Increíble volea en plancha de Dustin Brown

El estrafalario jugador de origen jamaicano Dustin Brown dejó boquiabiertos a los asistentes con sus espectaculares golpes.

Dustin Brown pasa por ser uno de los jugadores más espectaculares del circuito masculino. A falta de Gael Monfils, ausente en Wimbledon en virtud de razones personales, al competidor de origen jamaicano podría atribuírsele el perfil más similar al del llamativo jugador galo. Defiende los colores germanos por la falta de ayudas económicas recibidas de la federación jamaicana. Y ha venido a Wimbledon para jugar.

Situado en una pista de las importantes, de las llamadas show court, ante el campeón de 2002, Dustin no dejó pasar la oportunidad para desplegar su inventiva a ojos de todos. Celebraciones viscerales, golpes que coqueteaban continuamente con la más absoluta heterodoxia, esa tendencia a venirse hacia la red con la querencia de antaño, protagonizando acciones inesperadas de manera frencuente,... En definitiva, un jugador para disfrutar en un escenario como Wimbledon.

Para muestra, la acción con que concluyó la primera manga del partido que le enfrentaba al australiano Lleyton Hewitt. Con bola de set, en una circunstancia donde a muchos les sudan las manos y las dudas proceden a nublar la mente, Dustin dibujó uno de los pasajes de la jornada.

Situado al resto, decidido a atacar desde la primera pelota. Un servicio de Lleyton abierto sobre el cuadro del deuce es respondido por Brown con una derecha cruzada bastante profunda. Un tiro que le permite ir ganando pista. Posteriormente, un revés paralelo le permite terminar de acometer la subida a la red.

Hewitt, acorralado en el fondo, busca un pasante con la derecha cruzada. La trayectoria trazada por el australiano es magnífica. Pero Brown responde con una espectacular acción. Se lanza en planchar a cazar la esfera, la cual acomoda con una sutil volea de derecha antes de caer al césped.
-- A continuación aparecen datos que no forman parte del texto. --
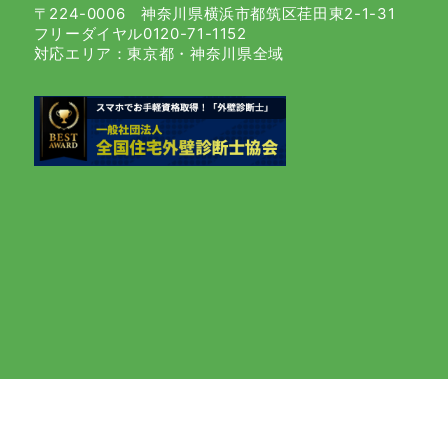
〒224-0006 神奈川県横浜市都筑区荏田東2-1-31
フリーダイヤル0120-71-1152
対応エリア：東京都・神奈川県全域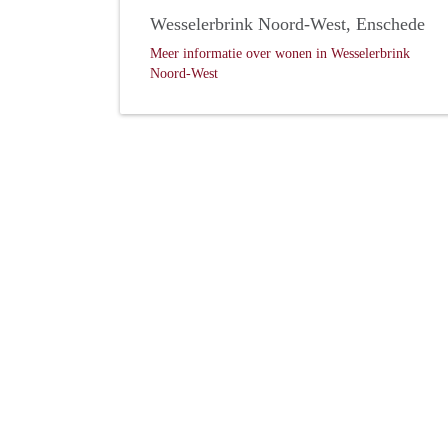
Wesselerbrink Noord-West, Enschede
Meer informatie over wonen in Wesselerbrink
Noord-West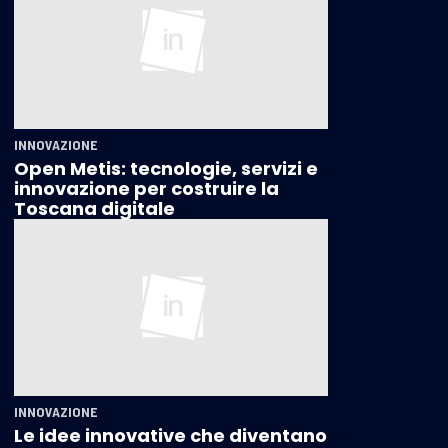
INNOVAZIONE
Open Metis: tecnologie, servizi e
innovazione per costruire la
Toscana digitale
INNOVAZIONE
Le idee innovative che diventano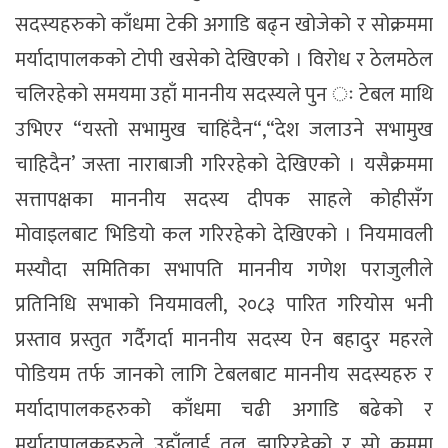
सदस्यहरुको काँधमा टेकी अगाडि बढ्न खोजेको र सोक्रममा
मर्यादापालकको टोपी खसेको देखिएको । विरोध र ठेलमठेल
चलिरहेको समयमा उहाँ माननीय सदस्यले पुन ः टेबल माथि
उभिएर “यस्तो सभामुख चाहिंदैन“,“देश जलाउने सभामुख
चाहिदैन’ जस्ता नाराबाजी गरिरहेको देखिएको । यसैक्रममा
सत्तापक्षका माननीय सदस्य दीपक साहले कोहीसँग
मोवाइलबाट भिडियो कल गरिरहेको देखिएको । नियमावली
मस्यौदा समितिका सभापति माननीय गणेश पराजुलीले
प्रतिनिधि सभाको नियमावली, २०८३ पारित गरियोस भनी
प्रस्ताव प्रस्तुत गर्दैगर्दा माननीय सदस्य ऐन बहादुर महरले
पोडियम तर्फ जानको लागि टेबलबाट माननीय सदस्यहरु र
मर्यादापालकहरुको काँधमा चढी अगाडि बढेको र
मर्यादापालकहरुले उहाँलाई तल झारिरहेको र सो क्रममा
Una acción que recorre el interior del alemán de origen jamaicano, que celebra efusivamente su proeza ante el reconocimiento de una grada entregada.

Ganaría en cuatro mangas el encuentro a Hewitt, accediendo a tercera para firmar a los 28 años el mejor resultado de su carrera en un Grand Slam. Un tipo que años atrás recorría Europa de torneo en torneo en una autocaravana en busca de pequeños cheques intentando hacerse un hueco en el tenis profesional. Esta vez se aseguró el más grande de su carrera, ganando más en esta quicena que en el resto del curso. Cerca de 75.000€, por los 45.000€ acumulados durante 2013.